La question se focalise sur le chiffrage. Dans le courrier adressé aux victimes par la CRR, le plafond des réparations est fixé à 60.000 euros. Son président Antoine Garapon explique à l’AFP avoir opté pour “une réparation globale des atteintes à l’intégrité sexuelle et à la dignité de la victime” plutôt qu’à une “indemnisation du préjudice, poste par poste, comme le font les tribunaux”. Le magistrat ajoute qu’une indemnisation “poste par poste devant les tribunaux pour toute une vie dévastée, demanderait des sommes énormes, on atteindrait les 400 à 500.000 euros par victime”. Or, ajoute-t-il, “il n’est pas sûr que les institutions […] pourraient suivre”.
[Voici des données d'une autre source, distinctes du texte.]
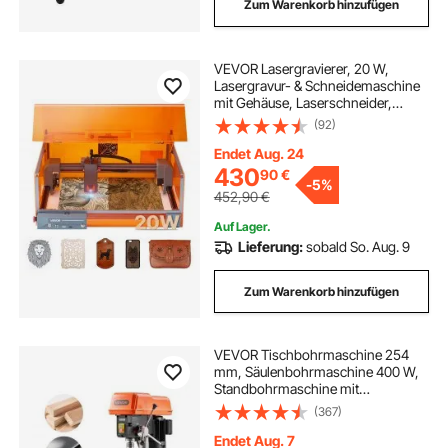
Zum Warenkorb hinzufügen
VEVOR Lasergravierer, 20 W,
Lasergravur- & Schneidemaschine
mit Gehäuse, Laserschneider,
Graviermaschine, 7000 mm/min,
(92)
300x300 mm Arbeitsbereich, für
Holz, Leder, Glas, bestimmte
Endet Aug. 24
Metalle, Klasse 1
430
90
€
-
5%
452,90
€
Auf Lager.
Lieferung:
sobald So. Aug. 9
Zum Warenkorb hinzufügen
VEVOR Tischbohrmaschine 254
mm, Säulenbohrmaschine 400 W,
Standbohrmaschine mit
Drehzahlregelung 440 bis 2600
(367)
U/min, Laser, Neigbarer Tisch 45° &
LED, Bohrmaschine für Holz- &
Endet Aug. 7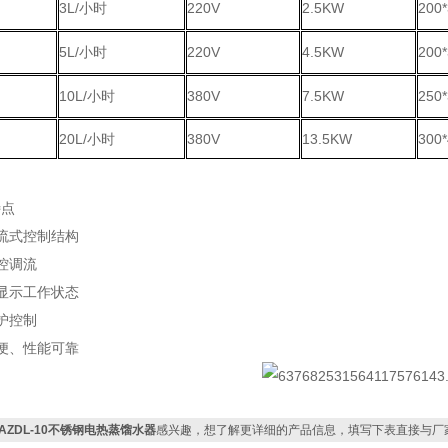
3L/小时
220V
2.5KW
200
5L/小时
220V
4.5KW
200
10L/小时
380V
7.5KW
250
20L/小时
380V
13.5KW
300
特点
流式控制结构
控调流
显示工作状态
护控制
便、性能可靠
YAZDL-10不锈钢电热蒸馏水器
感兴趣，想了解更详细的产品信息，填写下表直接与厂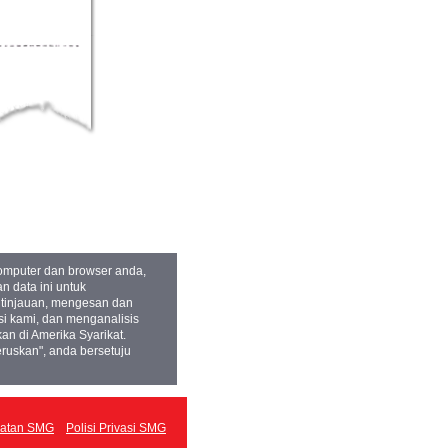
omputer dan browser anda,
 data ini untuk
 tinjauan, mengesan dan
i kami, dan menganalisis
 di Amerika Syarikat.
ruskan", anda bersetuju
matan SMG
Polisi Privasi SMG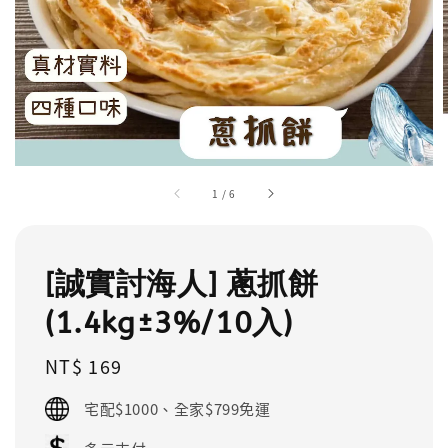
1
/
6
[誠實討海人] 蔥抓餅
(1.4kg±3%/10入)
Regular
NT$ 169
price
宅配$1000、全家$799免運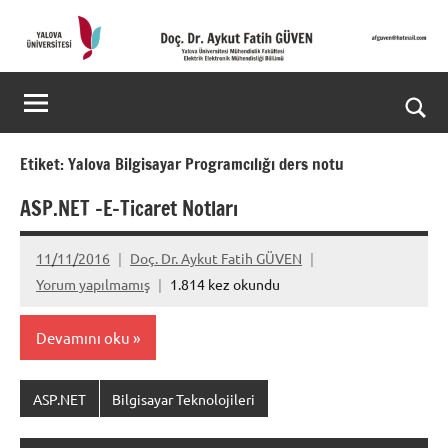
İçeriğe
geç
Doç.
Kişisel
Web
Dr.
Ara
Sitesi
Aykut
for
Etiket:
Yalova Bilgisayar Programcılığı ders notu
aç/k
Fatih
ASP.NET -E-Ticaret Notları
GÜVEN-
11/11/2016
Doç. Dr. Aykut Fatih GÜVEN
World's
Yorum yapılmamış
1.814 kez okundu
top
Devamını oku
2%
scientists
ASP.NET
Bilgisayar Teknolojileri
2025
Au-delà de la prescription
S’il fallait ainsi prendre en compte le préjudice d’établissement (ne pas avoir pu fonder une famille), le préjudice scolaire (ne pas avoir pu suivre des études), ou encore le préjudice sexuel (perte de la libido notamment), l’addition ferait exploser le tiroir-caisse ecclésiastique. Dans son courrier, la CRR demande bien aux victimes d’évaluer sur une échelle de 1 à 7 les “conséquences des violences” dans les “différents secteurs de l’existence”, sauf que le “référentiel de réparation” correspond à la seule notion de “souffrances endurées”, soit un seul des 17 critères de la nomenclature de référence.
Les détracteurs diront que le principe de réparation globale extra-judiciaire protège les finances de l’Église d’un scénario à l’américaine, même si Mgr Éric de Moulins-Beaufort affirme que les évêques “sont engagés dans ce processus sans limitation de coût”. Mais les partisans de ce système répondront qu’il permet à un plus grand nombre de victimes d’obtenir une réparation, en particulier celles n’ayant aucun recours judiciaire en raison de la mort de l’auteur ou de la prescription. Cette option globale, Antoine Garapon la défend “en conscience et en connaissance de cause” mais certains, remontés contre l’institution, l’assimilent à une “tartufferie”, comme François Devaux, ancien président de La parole libérée, dénonçant un nivellement “par le bas du préjudice des victimes”. Ou comment voir le calice toujours à moitié vide.